Among the four significantly different elements identified for children, the strongest correlation observed for children with ASD was between the elements phosphorus and sulfur (r = 0.63, p-value = 0.003) which was also significant for the TD cohort (r = 0.47, p-value = 0.02). Other correlations were not significant between these four elements for both cohorts. The reason for the strong correlation between phosphorous and sulfur is unclear.

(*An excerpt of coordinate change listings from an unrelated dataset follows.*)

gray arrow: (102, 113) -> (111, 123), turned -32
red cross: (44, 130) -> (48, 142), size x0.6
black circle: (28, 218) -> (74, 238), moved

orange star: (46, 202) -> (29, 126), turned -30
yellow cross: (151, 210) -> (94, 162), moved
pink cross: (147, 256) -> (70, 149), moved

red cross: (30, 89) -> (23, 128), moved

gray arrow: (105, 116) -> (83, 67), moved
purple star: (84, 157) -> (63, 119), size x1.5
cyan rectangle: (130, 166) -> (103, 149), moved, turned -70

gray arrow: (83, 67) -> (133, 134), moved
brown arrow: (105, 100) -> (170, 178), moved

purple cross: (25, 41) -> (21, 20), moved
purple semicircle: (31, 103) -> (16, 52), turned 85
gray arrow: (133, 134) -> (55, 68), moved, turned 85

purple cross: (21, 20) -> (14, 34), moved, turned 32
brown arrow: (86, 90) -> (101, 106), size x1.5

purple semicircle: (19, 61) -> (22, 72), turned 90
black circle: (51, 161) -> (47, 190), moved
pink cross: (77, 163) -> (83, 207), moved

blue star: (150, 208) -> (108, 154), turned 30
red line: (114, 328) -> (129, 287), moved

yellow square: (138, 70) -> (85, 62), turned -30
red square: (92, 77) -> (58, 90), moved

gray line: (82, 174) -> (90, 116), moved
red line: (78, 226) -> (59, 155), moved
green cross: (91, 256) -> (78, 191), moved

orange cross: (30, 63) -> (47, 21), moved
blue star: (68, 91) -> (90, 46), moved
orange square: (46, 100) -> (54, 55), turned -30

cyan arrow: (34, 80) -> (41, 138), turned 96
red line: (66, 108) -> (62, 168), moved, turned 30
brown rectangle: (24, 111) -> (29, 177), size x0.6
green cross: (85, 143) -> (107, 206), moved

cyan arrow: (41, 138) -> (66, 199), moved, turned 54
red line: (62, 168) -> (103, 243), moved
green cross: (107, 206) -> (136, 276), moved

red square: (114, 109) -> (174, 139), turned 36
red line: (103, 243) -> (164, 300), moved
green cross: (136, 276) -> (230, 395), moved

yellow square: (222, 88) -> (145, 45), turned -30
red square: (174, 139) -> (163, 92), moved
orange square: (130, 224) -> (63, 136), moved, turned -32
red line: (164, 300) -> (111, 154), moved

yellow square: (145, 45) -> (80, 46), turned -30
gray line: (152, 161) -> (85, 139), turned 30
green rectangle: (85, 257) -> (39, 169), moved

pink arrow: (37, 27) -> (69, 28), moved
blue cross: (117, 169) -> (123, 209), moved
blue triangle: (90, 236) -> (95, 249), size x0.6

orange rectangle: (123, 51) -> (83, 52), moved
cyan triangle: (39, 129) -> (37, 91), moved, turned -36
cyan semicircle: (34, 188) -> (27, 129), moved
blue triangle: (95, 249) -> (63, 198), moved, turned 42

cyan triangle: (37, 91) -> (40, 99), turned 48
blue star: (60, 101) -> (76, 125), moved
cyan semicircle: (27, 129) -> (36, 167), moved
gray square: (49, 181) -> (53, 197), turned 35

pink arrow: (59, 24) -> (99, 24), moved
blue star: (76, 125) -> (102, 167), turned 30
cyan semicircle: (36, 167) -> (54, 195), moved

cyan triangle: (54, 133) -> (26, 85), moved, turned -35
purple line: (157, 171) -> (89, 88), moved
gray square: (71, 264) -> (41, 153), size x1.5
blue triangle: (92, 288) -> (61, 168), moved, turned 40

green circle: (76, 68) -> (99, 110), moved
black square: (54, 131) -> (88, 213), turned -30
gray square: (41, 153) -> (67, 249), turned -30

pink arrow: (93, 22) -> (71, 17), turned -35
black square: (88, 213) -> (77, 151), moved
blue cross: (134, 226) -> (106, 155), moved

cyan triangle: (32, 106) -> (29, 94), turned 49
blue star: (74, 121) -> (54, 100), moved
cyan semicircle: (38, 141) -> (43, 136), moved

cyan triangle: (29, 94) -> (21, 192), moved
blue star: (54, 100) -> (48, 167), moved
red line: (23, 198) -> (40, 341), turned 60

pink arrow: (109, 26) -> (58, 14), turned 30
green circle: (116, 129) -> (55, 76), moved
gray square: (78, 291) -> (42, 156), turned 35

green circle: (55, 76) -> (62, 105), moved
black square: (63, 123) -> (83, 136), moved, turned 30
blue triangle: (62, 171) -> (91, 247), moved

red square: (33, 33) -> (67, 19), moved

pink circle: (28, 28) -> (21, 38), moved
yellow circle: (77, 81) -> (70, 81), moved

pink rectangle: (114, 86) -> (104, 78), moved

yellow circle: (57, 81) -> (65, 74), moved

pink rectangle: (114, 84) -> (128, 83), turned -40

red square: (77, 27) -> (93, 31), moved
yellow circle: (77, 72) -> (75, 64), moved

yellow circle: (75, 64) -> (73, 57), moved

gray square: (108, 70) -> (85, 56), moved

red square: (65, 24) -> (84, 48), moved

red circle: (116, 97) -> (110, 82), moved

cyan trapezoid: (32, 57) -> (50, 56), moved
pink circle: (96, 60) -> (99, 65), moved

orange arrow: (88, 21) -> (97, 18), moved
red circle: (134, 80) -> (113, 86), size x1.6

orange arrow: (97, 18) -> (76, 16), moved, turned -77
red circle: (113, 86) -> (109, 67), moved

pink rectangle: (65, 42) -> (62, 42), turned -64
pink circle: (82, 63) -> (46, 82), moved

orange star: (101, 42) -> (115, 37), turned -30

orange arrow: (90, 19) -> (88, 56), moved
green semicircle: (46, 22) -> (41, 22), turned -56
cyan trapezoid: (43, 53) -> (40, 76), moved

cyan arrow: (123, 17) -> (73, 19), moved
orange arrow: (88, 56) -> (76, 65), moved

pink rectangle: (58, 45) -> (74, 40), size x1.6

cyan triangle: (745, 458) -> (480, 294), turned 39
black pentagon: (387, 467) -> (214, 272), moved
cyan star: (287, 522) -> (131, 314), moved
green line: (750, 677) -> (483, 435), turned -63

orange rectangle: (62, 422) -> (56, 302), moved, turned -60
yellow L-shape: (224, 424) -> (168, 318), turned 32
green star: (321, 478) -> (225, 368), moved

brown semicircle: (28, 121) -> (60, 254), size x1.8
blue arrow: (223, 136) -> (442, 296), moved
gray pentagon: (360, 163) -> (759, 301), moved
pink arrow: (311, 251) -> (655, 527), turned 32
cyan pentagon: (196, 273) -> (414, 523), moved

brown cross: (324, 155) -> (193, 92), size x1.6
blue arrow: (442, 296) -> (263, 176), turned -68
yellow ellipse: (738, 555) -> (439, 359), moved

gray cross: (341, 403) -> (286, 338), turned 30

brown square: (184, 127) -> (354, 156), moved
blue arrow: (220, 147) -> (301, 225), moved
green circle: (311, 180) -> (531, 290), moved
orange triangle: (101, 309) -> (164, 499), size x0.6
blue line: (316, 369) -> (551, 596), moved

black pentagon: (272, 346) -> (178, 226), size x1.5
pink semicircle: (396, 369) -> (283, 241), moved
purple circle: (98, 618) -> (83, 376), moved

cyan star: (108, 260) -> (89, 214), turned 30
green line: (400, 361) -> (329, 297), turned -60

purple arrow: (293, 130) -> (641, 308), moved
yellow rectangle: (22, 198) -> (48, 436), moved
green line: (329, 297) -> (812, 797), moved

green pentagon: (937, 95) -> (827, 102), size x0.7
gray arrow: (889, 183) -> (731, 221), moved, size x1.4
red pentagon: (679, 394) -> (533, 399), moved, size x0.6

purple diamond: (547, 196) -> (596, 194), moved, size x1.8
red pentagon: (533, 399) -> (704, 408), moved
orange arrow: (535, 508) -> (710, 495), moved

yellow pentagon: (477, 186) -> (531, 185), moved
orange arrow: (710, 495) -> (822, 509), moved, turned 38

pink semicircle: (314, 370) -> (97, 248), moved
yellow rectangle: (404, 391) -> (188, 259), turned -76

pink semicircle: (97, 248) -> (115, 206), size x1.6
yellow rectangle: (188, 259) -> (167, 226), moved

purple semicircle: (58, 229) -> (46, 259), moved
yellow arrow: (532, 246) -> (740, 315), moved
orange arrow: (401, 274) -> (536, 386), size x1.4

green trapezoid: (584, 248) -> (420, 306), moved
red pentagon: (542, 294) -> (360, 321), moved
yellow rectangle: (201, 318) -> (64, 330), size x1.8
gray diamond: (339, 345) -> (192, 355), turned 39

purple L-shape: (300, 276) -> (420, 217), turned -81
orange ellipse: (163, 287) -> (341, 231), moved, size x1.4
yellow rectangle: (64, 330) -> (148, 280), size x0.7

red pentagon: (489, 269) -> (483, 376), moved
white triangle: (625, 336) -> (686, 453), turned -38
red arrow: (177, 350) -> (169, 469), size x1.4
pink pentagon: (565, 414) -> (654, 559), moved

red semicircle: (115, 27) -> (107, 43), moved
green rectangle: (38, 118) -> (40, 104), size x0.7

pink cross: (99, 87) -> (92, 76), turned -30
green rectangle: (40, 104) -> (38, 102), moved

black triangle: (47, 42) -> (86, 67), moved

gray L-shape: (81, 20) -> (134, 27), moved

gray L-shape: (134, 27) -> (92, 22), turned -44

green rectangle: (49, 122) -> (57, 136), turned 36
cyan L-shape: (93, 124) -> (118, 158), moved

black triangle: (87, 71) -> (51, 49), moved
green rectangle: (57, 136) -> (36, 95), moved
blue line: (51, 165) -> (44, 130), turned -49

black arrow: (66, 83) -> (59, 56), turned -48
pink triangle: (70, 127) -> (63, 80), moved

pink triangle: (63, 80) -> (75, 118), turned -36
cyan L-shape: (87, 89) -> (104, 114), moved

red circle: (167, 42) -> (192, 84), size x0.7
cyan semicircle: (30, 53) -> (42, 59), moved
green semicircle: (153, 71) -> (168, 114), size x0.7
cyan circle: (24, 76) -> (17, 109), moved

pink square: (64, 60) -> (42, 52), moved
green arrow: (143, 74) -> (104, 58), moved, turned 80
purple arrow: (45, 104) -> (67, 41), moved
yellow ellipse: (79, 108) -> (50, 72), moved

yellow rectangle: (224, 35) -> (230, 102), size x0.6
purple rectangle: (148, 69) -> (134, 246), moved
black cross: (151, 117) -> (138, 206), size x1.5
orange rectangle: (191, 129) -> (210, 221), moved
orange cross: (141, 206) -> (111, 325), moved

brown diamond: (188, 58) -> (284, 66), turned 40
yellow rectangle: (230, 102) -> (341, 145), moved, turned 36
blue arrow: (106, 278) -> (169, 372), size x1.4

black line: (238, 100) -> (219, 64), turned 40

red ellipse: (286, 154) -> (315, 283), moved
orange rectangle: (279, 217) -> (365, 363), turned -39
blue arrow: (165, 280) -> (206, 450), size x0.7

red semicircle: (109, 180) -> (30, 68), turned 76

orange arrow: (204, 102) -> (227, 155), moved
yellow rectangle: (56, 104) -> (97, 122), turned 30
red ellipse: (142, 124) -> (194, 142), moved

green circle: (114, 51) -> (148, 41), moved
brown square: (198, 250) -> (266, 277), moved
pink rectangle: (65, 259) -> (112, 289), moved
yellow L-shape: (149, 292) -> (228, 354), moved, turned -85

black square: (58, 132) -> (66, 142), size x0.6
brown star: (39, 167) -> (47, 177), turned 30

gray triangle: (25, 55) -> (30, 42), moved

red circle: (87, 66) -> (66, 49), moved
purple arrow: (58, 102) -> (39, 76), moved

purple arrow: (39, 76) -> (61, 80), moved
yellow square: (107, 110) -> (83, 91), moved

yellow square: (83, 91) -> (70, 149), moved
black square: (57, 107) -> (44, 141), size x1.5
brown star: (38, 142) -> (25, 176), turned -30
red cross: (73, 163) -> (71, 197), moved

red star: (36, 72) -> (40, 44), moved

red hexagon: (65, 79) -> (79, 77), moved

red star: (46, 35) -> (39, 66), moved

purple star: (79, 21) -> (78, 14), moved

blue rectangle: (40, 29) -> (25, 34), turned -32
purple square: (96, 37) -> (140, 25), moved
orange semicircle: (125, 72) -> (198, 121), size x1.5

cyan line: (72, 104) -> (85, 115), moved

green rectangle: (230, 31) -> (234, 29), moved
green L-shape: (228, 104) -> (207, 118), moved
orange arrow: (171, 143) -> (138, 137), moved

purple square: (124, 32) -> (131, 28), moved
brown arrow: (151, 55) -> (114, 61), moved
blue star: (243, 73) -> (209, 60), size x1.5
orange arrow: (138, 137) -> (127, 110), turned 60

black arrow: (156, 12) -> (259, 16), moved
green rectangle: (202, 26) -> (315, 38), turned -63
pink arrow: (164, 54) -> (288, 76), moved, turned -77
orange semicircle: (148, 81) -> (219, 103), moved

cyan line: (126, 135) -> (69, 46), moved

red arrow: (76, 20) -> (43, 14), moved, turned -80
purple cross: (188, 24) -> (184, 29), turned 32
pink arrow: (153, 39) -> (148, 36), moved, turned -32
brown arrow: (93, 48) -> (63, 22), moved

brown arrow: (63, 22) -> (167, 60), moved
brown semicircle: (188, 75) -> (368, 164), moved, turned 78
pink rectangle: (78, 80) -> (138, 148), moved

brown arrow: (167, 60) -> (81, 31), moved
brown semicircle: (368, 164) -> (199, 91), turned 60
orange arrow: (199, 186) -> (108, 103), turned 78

In addition to univariate analysis, this paper also employed multivariate approaches for the statistical analysis as they have the potential to further highlight differences in the data between ASD and TD cohorts. The maximal AUROC attained by any single univariate test for the child cohort was 0.84 which was attained for sulfur. The SVM and FDA models provided slightly greater AUROC values, however, they also used information about more elements to do so. FDA with four elements achieved an AUROC of 0.90, while the corresponding SVM analysis results in a value of 0.86. Both multivariate classification techniques for the child cohorts had an approximately 81% cross-validation accuracy which highlights the significant differences between the two groups. Although these elements are not sufficient for accurate classification of ASD by themselves, they may be useful when combined with other biomarkers not investigated in this study.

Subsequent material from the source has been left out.